[[ Records provided, beginning ]]
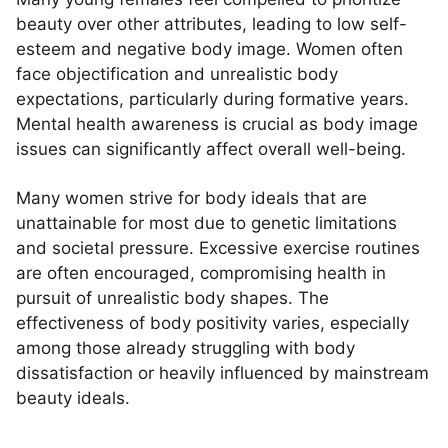
beauty over other attributes, leading to low self-
esteem and negative body image. Women often
face objectification and unrealistic body
expectations, particularly during formative years.
Mental health awareness is crucial as body image
issues can significantly affect overall well-being.
Many women strive for body ideals that are
unattainable for most due to genetic limitations
and societal pressure. Excessive exercise routines
are often encouraged, compromising health in
pursuit of unrealistic body shapes. The
effectiveness of body positivity varies, especially
among those already struggling with body
dissatisfaction or heavily influenced by mainstream
beauty ideals.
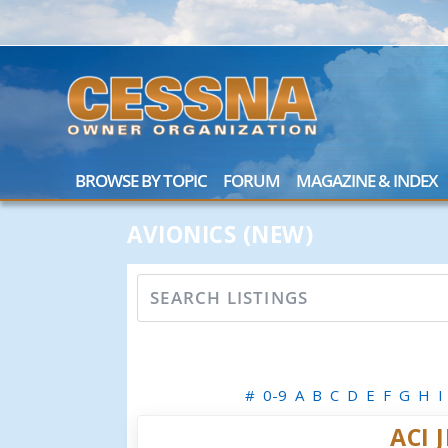
BROWSE BY TOPIC
FORUM
MAGAZINE & INDEX
AVIONICS (NEW)
#
0-9
A
B
C
D
E
F
G
H
I
ACI 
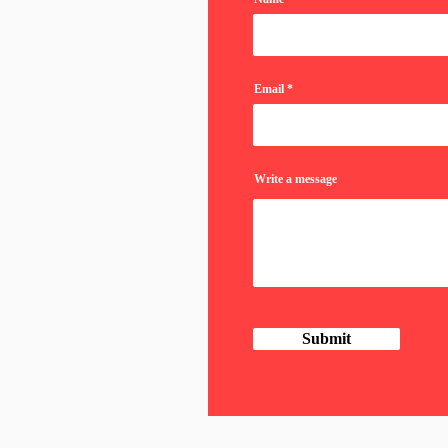
Email
Write a message
Submit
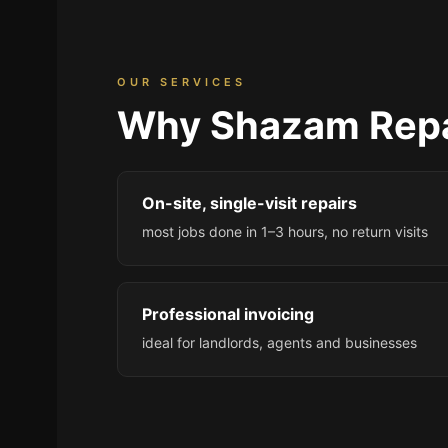
OUR SERVICES
Why Shazam Repa
On-site, single-visit repairs
most jobs done in 1–3 hours, no return visits
Professional invoicing
ideal for landlords, agents and businesses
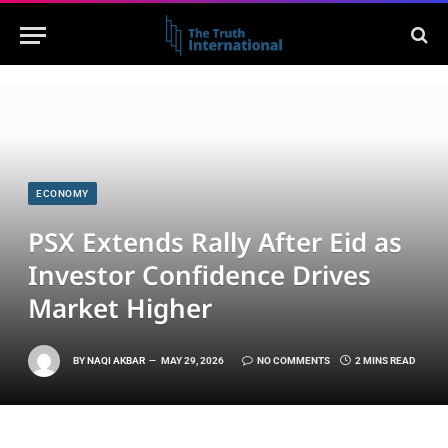
ECONOMY
PSX Extends Rally After Eid as
Investor Confidence Drives
Market Higher
BY
NAQI AKBAR
MAY 29, 2026
NO COMMENTS
2 MINS READ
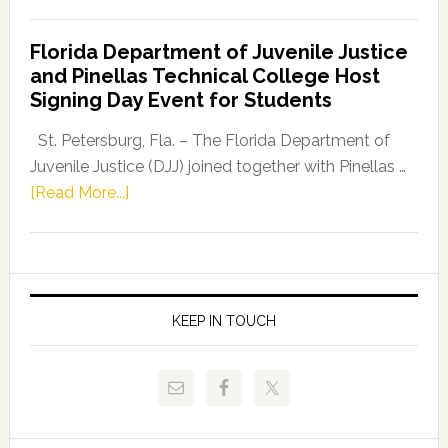
House
Democratic
Florida Department of Juvenile Justice
Leader
and Pinellas Technical College Host
Fentrice
Signing Day Event for Students
Driskell,
Representat
St. Petersburg, Fla. – The Florida Department of
Kelly
Juvenile Justice (DJJ) joined together with Pinellas …
Skidmore
about
[Read More...]
and
Florida
Allison
Department
Tant
of
Request
Juvenile
FLDOE
Justice
KEEP IN TOUCH
to
and
Release
Pinellas
Critical
Technical
Data
College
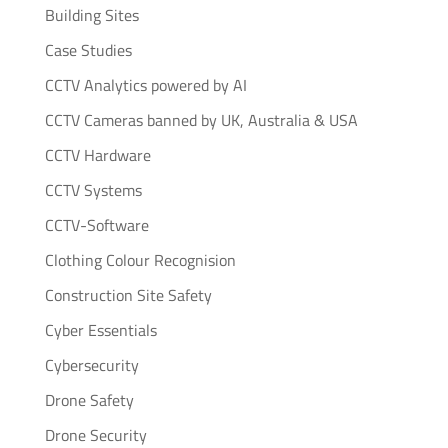
Building Sites
Case Studies
CCTV Analytics powered by AI
CCTV Cameras banned by UK, Australia & USA
CCTV Hardware
CCTV Systems
CCTV-Software
Clothing Colour Recognision
Construction Site Safety
Cyber Essentials
Cybersecurity
Drone Safety
Drone Security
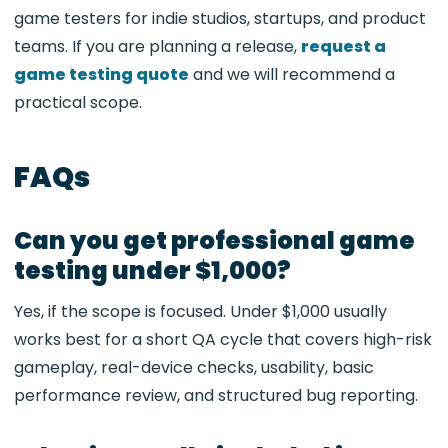
game testers for indie studios, startups, and product
teams. If you are planning a release,
request a
game testing quote
and we will recommend a
practical scope.
FAQs
Can you get professional game
testing under $1,000?
Yes, if the scope is focused. Under $1,000 usually
works best for a short QA cycle that covers high-risk
gameplay, real-device checks, usability, basic
performance review, and structured bug reporting.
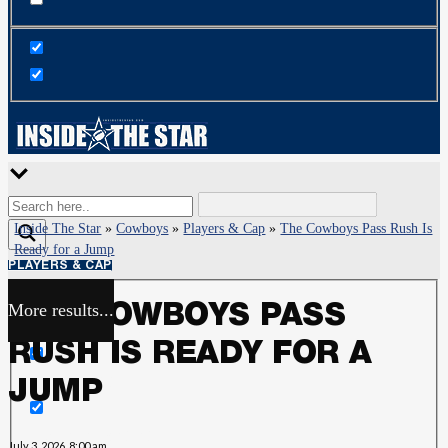
Inside The Star
»
Cowboys
»
Players & Cap
»
The Cowboys Pass Rush Is
Ready for a Jump
PLAYERS & CAP
More results...
THE COWBOYS PASS
Exact matches only
RUSH IS READY FOR A
Search in title
JUMP
Search in content
July 3, 2026, 8:00 am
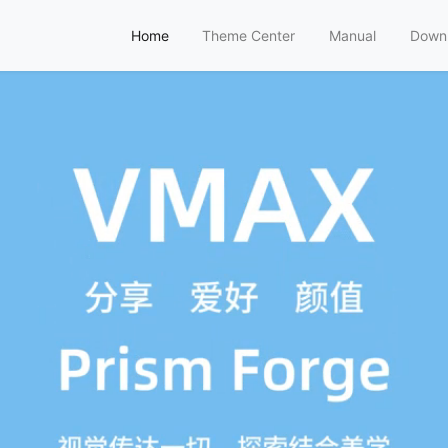
Home
Theme Center
Manual
Down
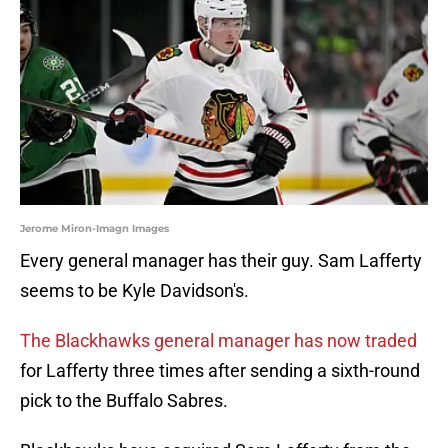
Jerome Miron-Imagn Images
Every general manager has their guy. Sam Lafferty
seems to be Kyle Davidson's.
The Blackhawks general manager has now traded
for Lafferty three times after sending a sixth-round
pick to the Buffalo Sabres.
[[ Records provided, end ]]
Exercise instructions — Repeat the records above exactly, leaving out any pictures they contain.

Output for this task —
beauty over other attributes, leading to low self-
esteem and negative body image. Women often
face objectification and unrealistic body
expectations, particularly during formative years.
Mental health awareness is crucial as body image
issues can significantly affect overall well-being.
Many women strive for body ideals that are
unattainable for most due to genetic limitations
and societal pressure. Excessive exercise routines
are often encouraged, compromising health in
pursuit of unrealistic body shapes. The
effectiveness of body positivity varies, especially
among those already struggling with body
dissatisfaction or heavily influenced by mainstream
beauty ideals.
BROWSE BY TOPIC
FORUM
MAGAZINE & INDEX
AVIONICS (NEW)
#
0-9
A
B
C
D
E
F
G
H
I
ACI 
Email
Write a message
Submit
OUR SERVICES
Why Shazam Repa
On-site, single-visit repairs
most jobs done in 1–3 hours, no return visits
Professional invoicing
ideal for landlords, agents and businesses
ECONOMY
PSX Extends Rally After Eid as
Investor Confidence Drives
Market Higher
BY
NAQI AKBAR
MAY 29, 2026
NO COMMENTS
2 MINS READ
House
Democratic
Florida Department of Juvenile Justice
Leader
and Pinellas Technical College Host
Fentrice
Signing Day Event for Students
Driskell,
Representat
St. Petersburg, Fla. – The Florida Department of
Kelly
Juvenile Justice (DJJ) joined together with Pinellas …
Skidmore
about
[Read More...]
and
Florida
Allison
Department
Tant
of
Request
Juvenile
FLDOE
Justice
KEEP IN TOUCH
to
and
Release
Pinellas
Critical
Technical
Data
College
Building Sites
Case Studies
CCTV Analytics powered by AI
CCTV Cameras banned by UK, Australia & USA
CCTV Hardware
CCTV Systems
CCTV-Software
Clothing Colour Recognision
Construction Site Safety
Cyber Essentials
Cybersecurity
Drone Safety
Drone Security
game testers for indie studios, startups, and product
teams. If you are planning a release,
request a
game testing quote
and we will recommend a
practical scope.
FAQs
Can you get professional game
testing under $1,000?
Yes, if the scope is focused. Under $1,000 usually
works best for a short QA cycle that covers high-risk
gameplay, real-device checks, usability, basic
performance review, and structured bug reporting.
Inside The Star
»
Cowboys
»
Players & Cap
»
The Cowboys Pass Rush Is
Ready for a Jump
PLAYERS & CAP
More results...
THE COWBOYS PASS
Exact matches only
RUSH IS READY FOR A
Search in title
JUMP
Search in content
July 3, 2026, 8:00 am
Home
Theme Center
Manual
Down
Jerome Miron-Imagn Images
Every general manager has their guy. Sam Lafferty
seems to be Kyle Davidson's.
The Blackhawks general manager has now traded
for Lafferty three times after sending a sixth-round
pick to the Buffalo Sabres.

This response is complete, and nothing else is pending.